Dazu benötigt es noch ein stärkeres Netzwerk der ansässigen Unternehmen sowie öffentlicher Institutionen wie z. B. der EMPA, dem KSSG, die Ostschweizer Fachhochschule sowie der Universität St.Gallen (HSG). Die neu gegründete Initiative St.Gallen Health sowie die HSG School of Medicine und ihre Kooperation mit der medizinischen Fakultät der Universität Zürich sind hier sicher wichtige Schritte, um das Thema Digital Health noch stärker in der Region zu verankern.
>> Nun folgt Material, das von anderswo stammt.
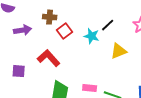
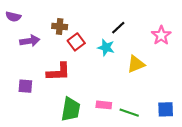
black line: (108, 25) -> (118, 28), moved
red L-shape: (49, 58) -> (59, 72), turned 130

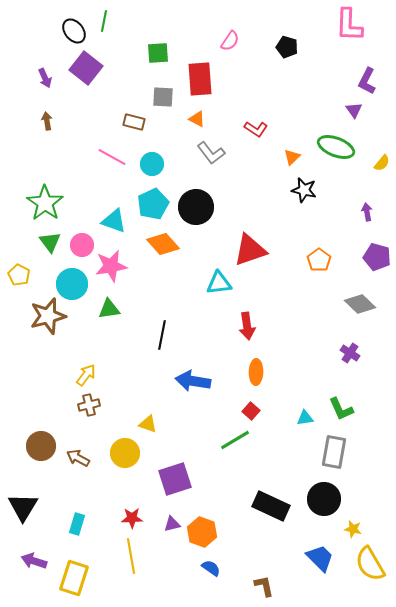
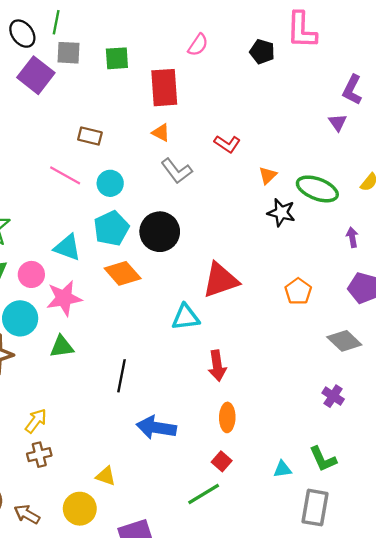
pink L-shape: (349, 25) -> (302, 30), moved
gray square: (163, 97) -> (69, 53), moved
green ellipse: (336, 147) -> (317, 189), moved

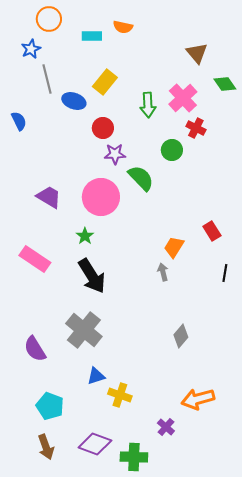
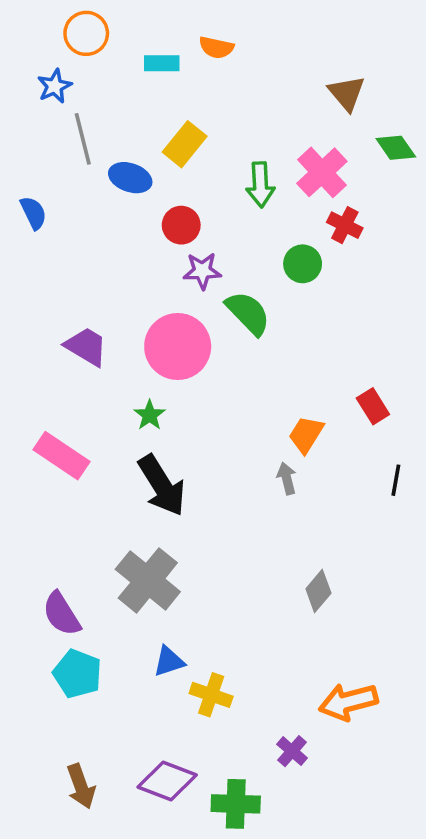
cyan pentagon: (50, 406) -> (77, 674), moved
Neue Lehrveranstaltungen wie z.B. HSG’s Emerging Business Models in Digital Health neben weiteren Initiativen wie Startup@HSG, STARTFELD, START Summit fördern unternehmerisches Denken in diesem so wichtigen Bereich, der uns alle früher oder später betrifft.

Welchen Tipp hast du für angehende Jungunternehmerinnen und Jungunternehmer, die sich im Bereich MedTech selbständig machen wollen?
Das interdisziplinäre Gründerteam sollte alle relevanten technischen, medizinischen und gesundheitsökonomisch Kernkompetenzen besitzen um ein wichtiges Problem aus einer klar definierten Patienten-  und/oder Leistungserbringerperspektive besser als ein Wettbewerber zu lösen. Das Produkt soll dabei skalierbar über die Landesgrenzen hinaus funktionieren können.